Revisiting My First Healthcare Quality Dashboard "Five Years Later"

Motivation

Five years ago, I accepted my first role as a data analyst supporting the hospital quality and safety department. One of my earliest assignments was to build a dashboard to monitor hospital-acquired conditions for nursing quality indicators.

Recently, I recreated that original dashboard using synthetic data generated with ChatGPT, as a way to reflect on how my thinking has evolved.

Background: How the Dashboard Was Used

Each month, nursing leadership met with nurse managers, educators, and frontline staff to review performance across key measures:

  • CAUTI: Catheter-Associated Urinary Tract Infection
  • CLABSI: Central Line–Associated Bloodstream Infection
  • HAPI: Hospital-Acquired Pressure Injuries
  • Falls with Injury

I attended many of these meetings. Every injury was reviewed individually. Teams discussed what led to the event, what could have prevented it, and what lessons could be applied going forward.

Outside of leadership meetings, the dashboard was printed and posted on unit boards across the hospital. The goal was for nurses to recognize and feel familiar with the dashboard when they encountered it on the unit after the meeting.

Design Choices and Analytical Intent

Leadership was primarily interested in the metrics and how units and the hospital compared to benchmark, while frontline staff focused more on the number of patients affected. Because each hospital-acquired injury is reviewed in detail through a separate event review process, the dashboard only needed to provide a clear summary.

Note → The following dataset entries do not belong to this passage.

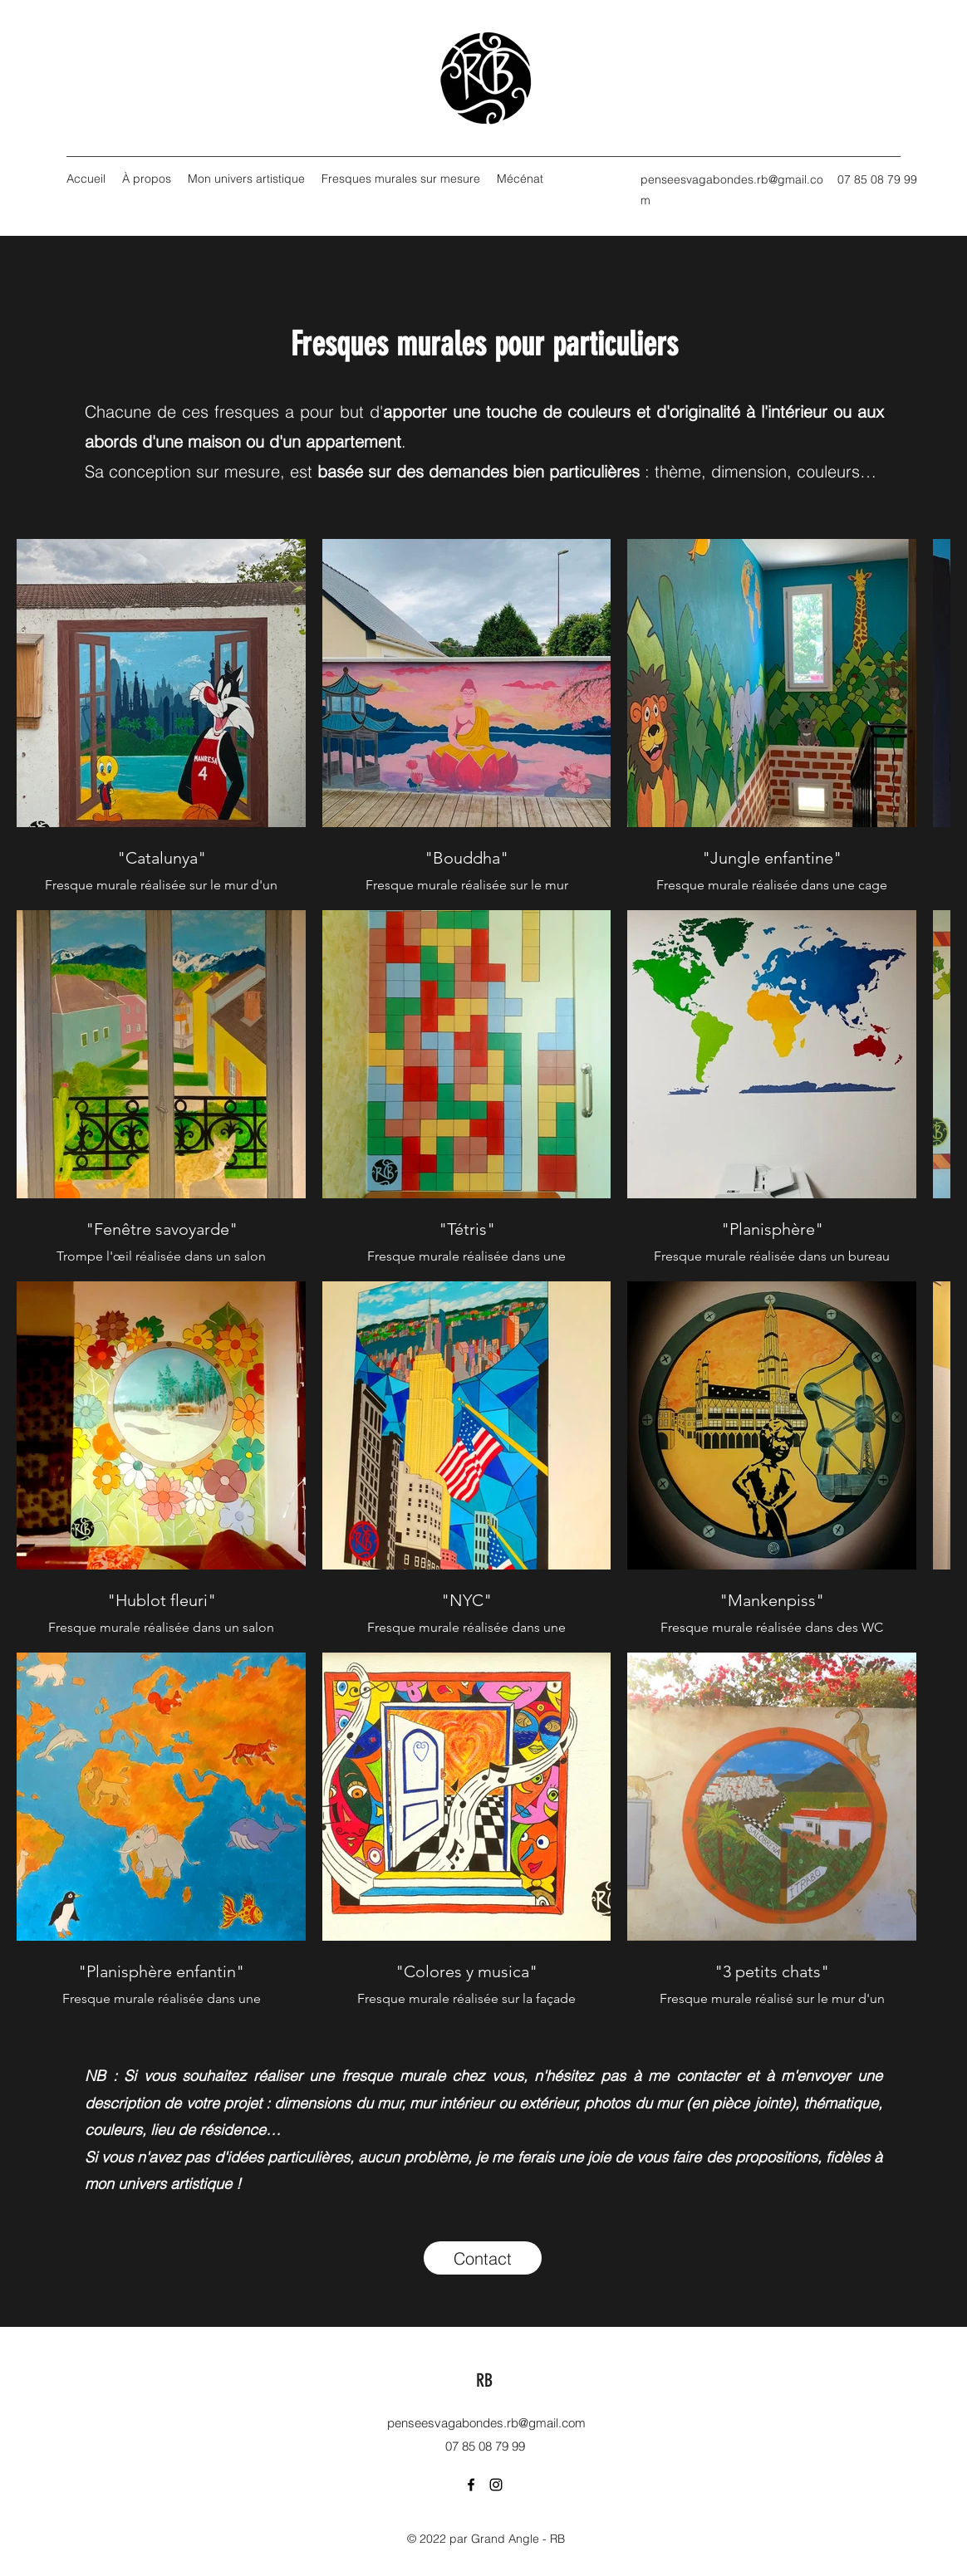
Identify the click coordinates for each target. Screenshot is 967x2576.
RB (484, 2380)
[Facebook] (471, 2484)
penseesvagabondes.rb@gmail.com (486, 2423)
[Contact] (483, 2258)
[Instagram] (496, 2484)
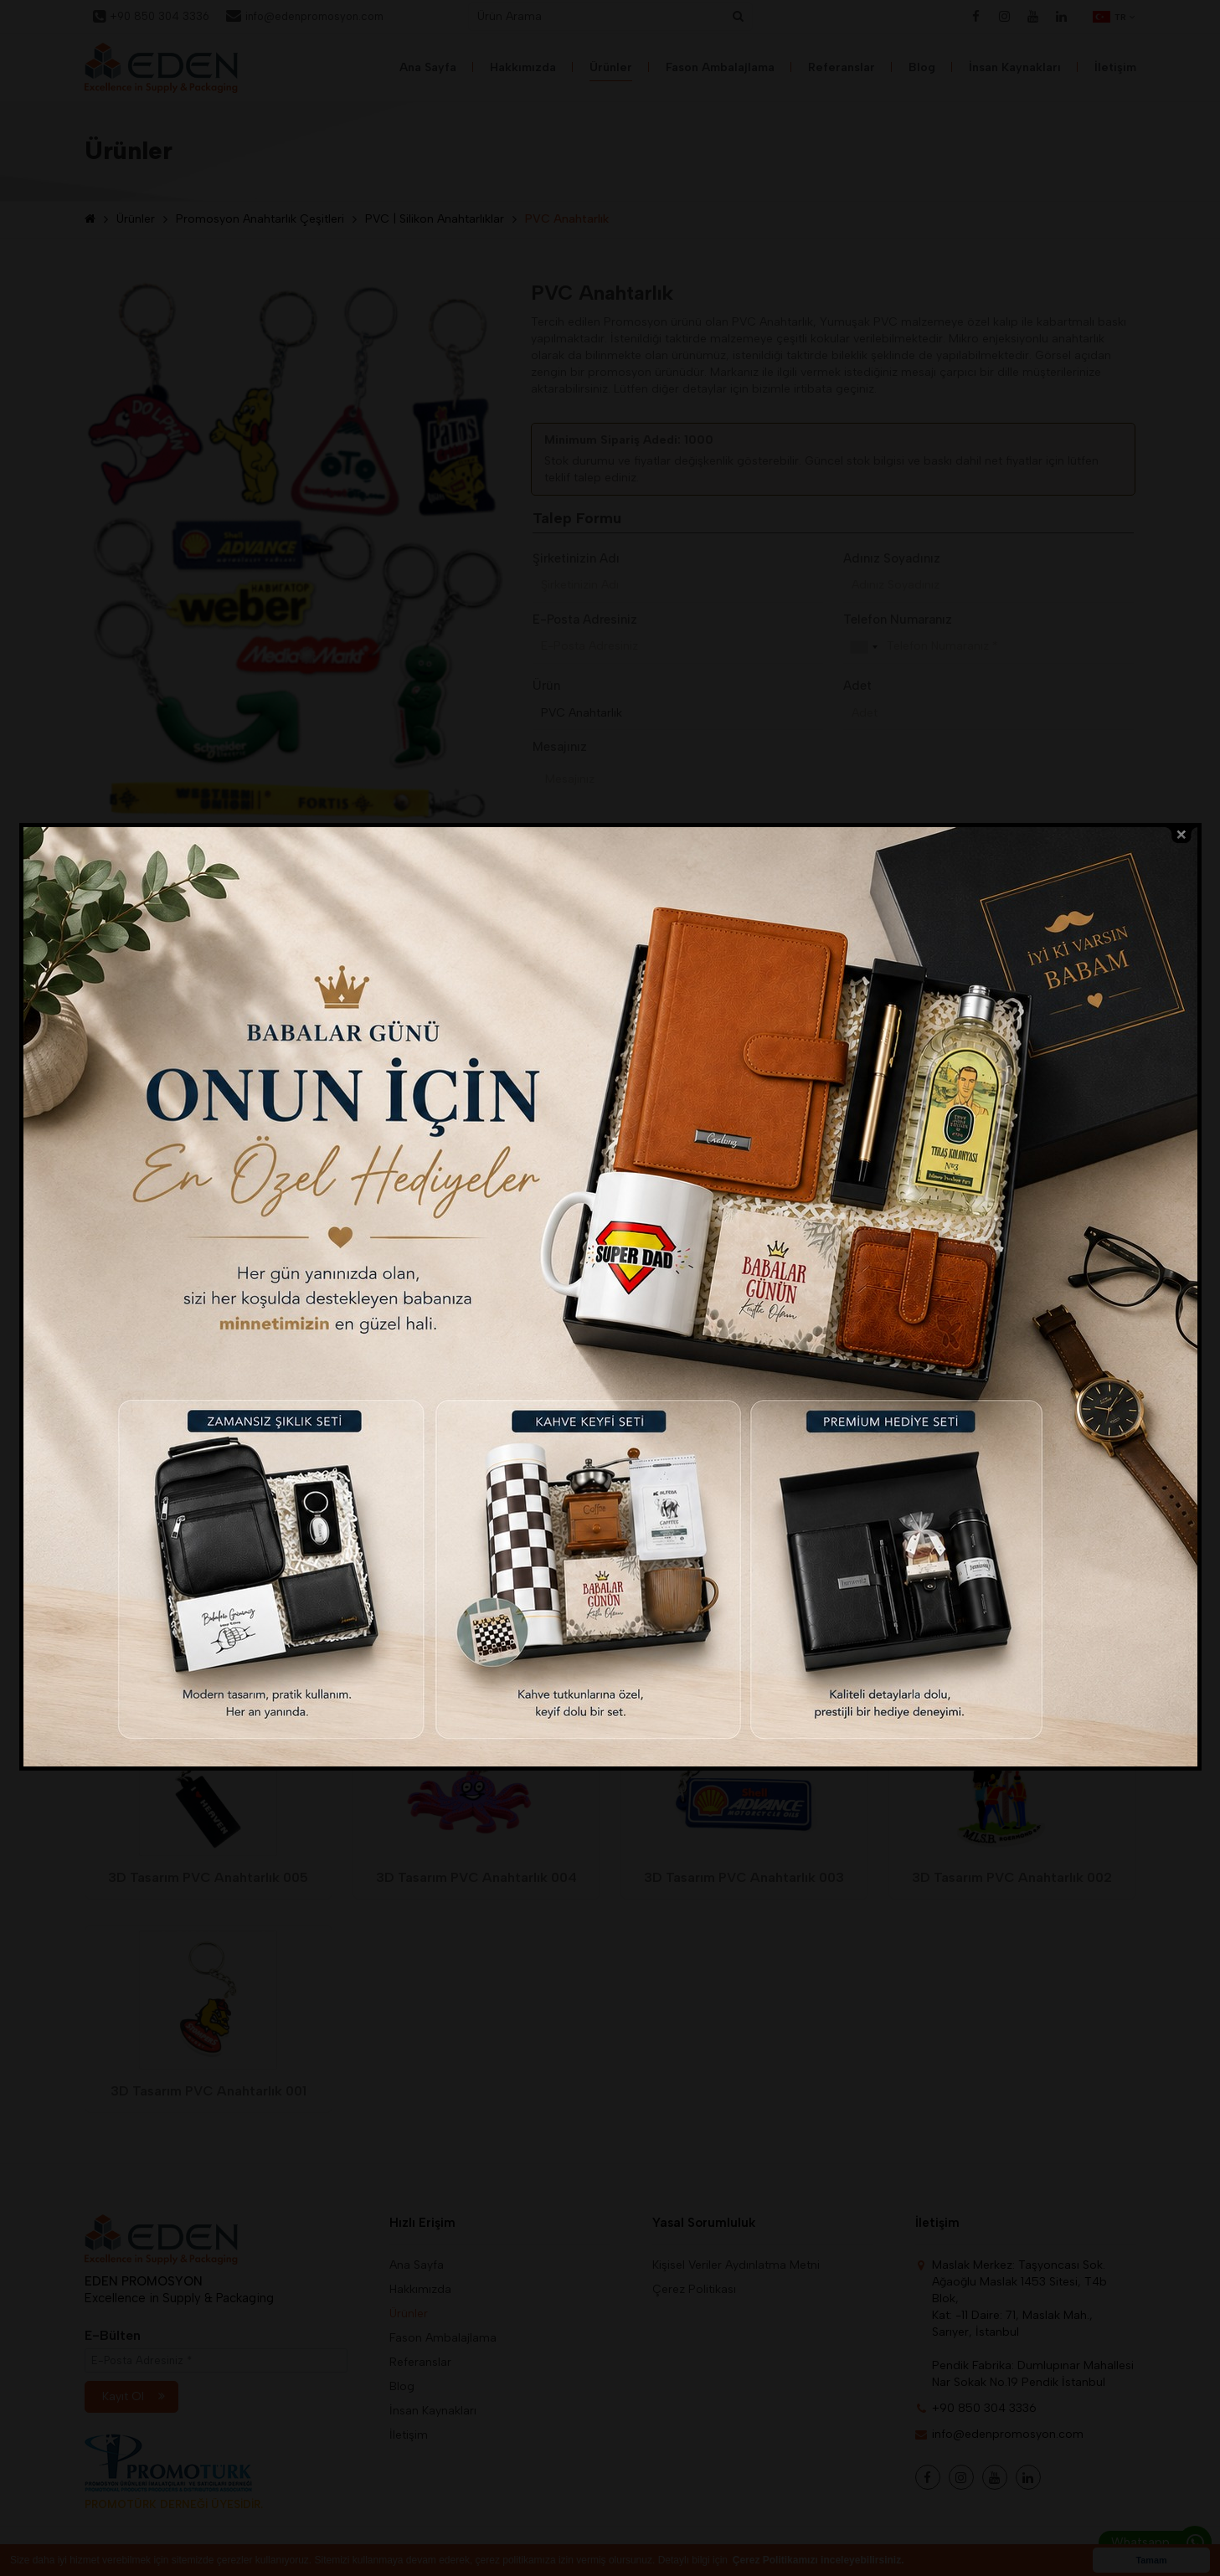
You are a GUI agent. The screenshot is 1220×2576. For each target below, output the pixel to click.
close (1181, 835)
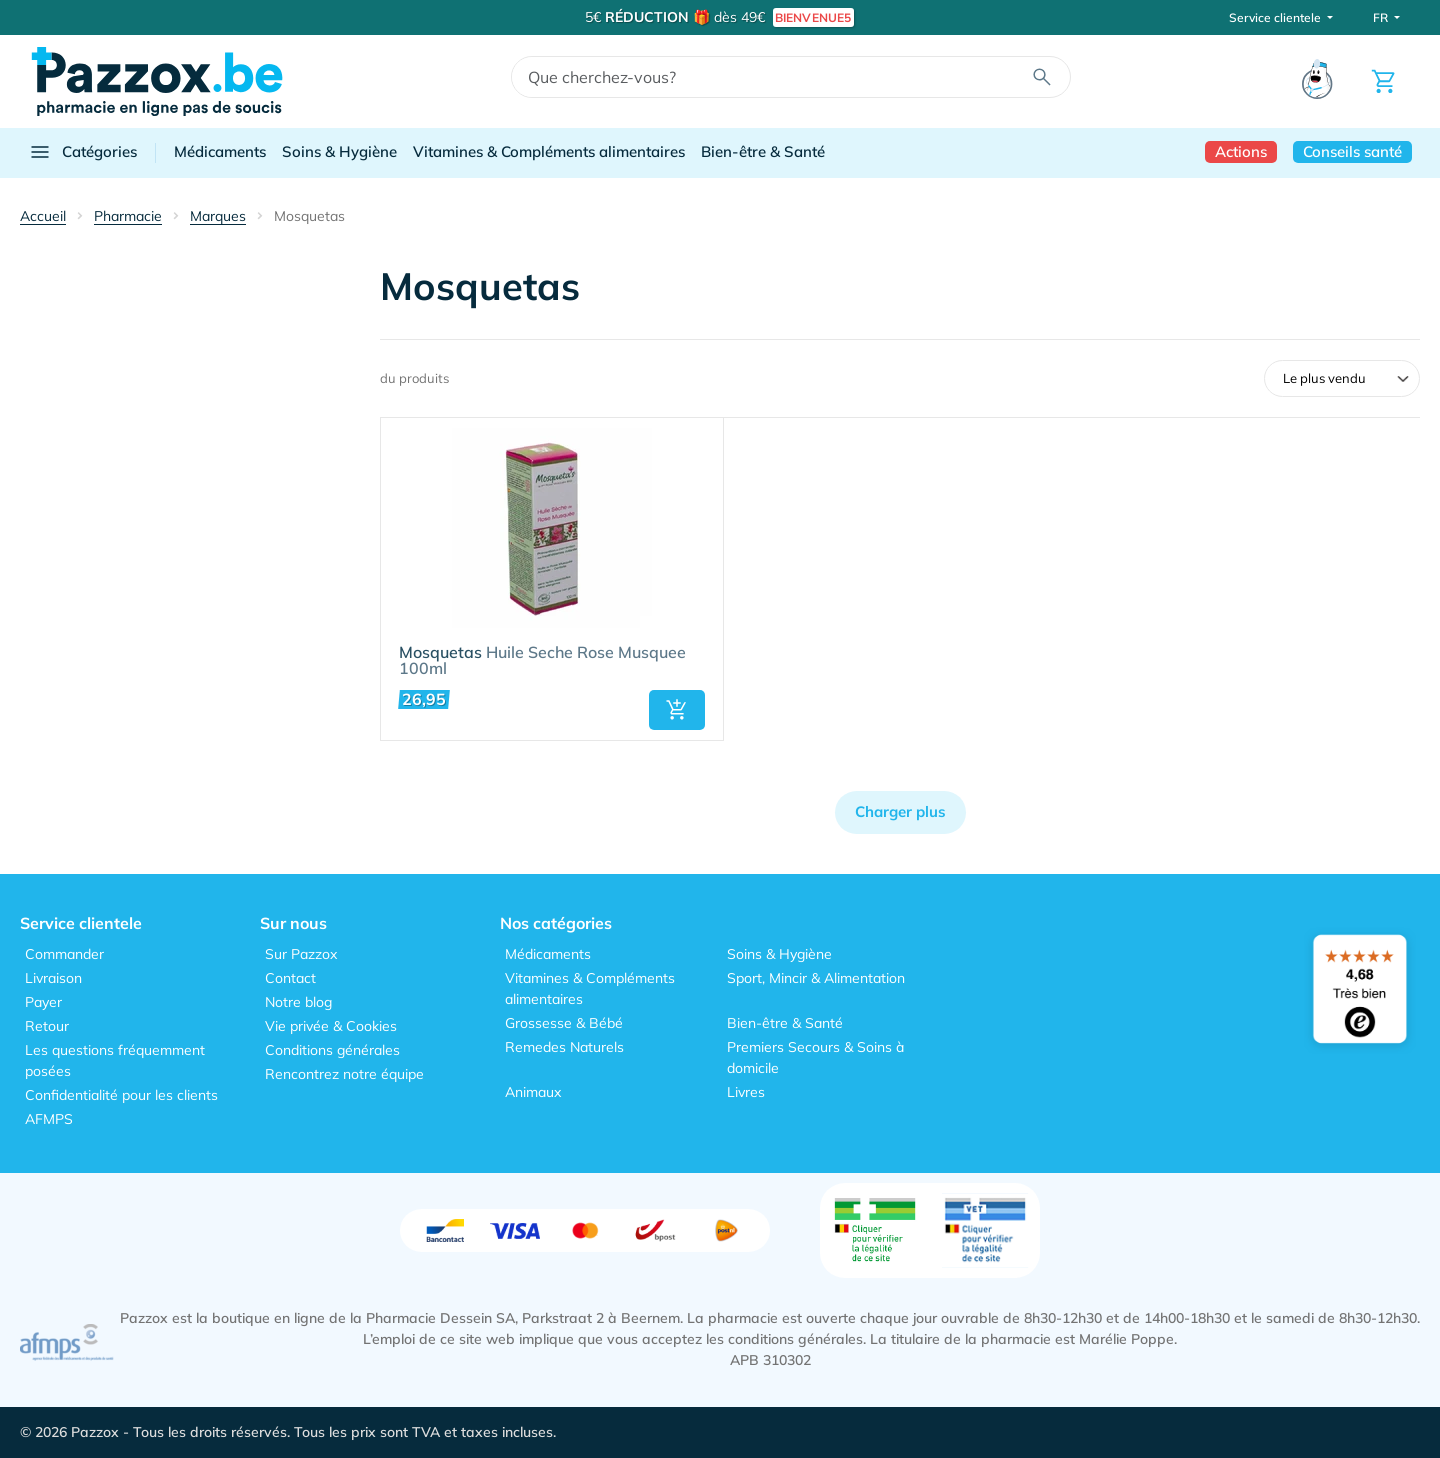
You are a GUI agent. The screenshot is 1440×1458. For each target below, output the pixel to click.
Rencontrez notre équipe (344, 1074)
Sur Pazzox (301, 954)
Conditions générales (332, 1050)
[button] (677, 710)
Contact (290, 978)
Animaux (533, 1092)
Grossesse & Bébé (564, 1023)
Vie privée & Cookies (331, 1026)
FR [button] (1382, 17)
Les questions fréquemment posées (115, 1060)
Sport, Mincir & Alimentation (816, 978)
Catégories (82, 152)
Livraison (53, 978)
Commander (64, 954)
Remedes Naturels (564, 1047)
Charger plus (900, 811)
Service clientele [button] (1276, 17)
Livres (746, 1092)
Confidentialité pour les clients (121, 1095)
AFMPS (49, 1119)
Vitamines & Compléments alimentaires (549, 151)
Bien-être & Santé (763, 151)
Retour (47, 1026)
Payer (43, 1002)
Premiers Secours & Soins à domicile (815, 1057)
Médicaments (220, 151)
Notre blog (298, 1002)
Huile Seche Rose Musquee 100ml (542, 661)
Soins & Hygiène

The executive view was designed to give a high-level snapshot of unit performance at a given point in time. The goal was for users to understand performance across all four measures in less than a minute.

The trend view shows how each measure compares to benchmark over time. In the redesign, I also added a Statistical Process Control (SPC) view to help identify anomalies and bring them up for further investigation.

You can view the recreated dashboard on Tableau Public here.

Lessons Learned

Recreating this dashboard showed me that understanding your audience and how the dashboard will be used is the first, and perhaps most important, step in creating a successful dashboard. It is not enough to create a product that shows accurate numbers; you have to create something that is easy to use and effective.

Moving forward, my first question will be how you plan to use this dashboard.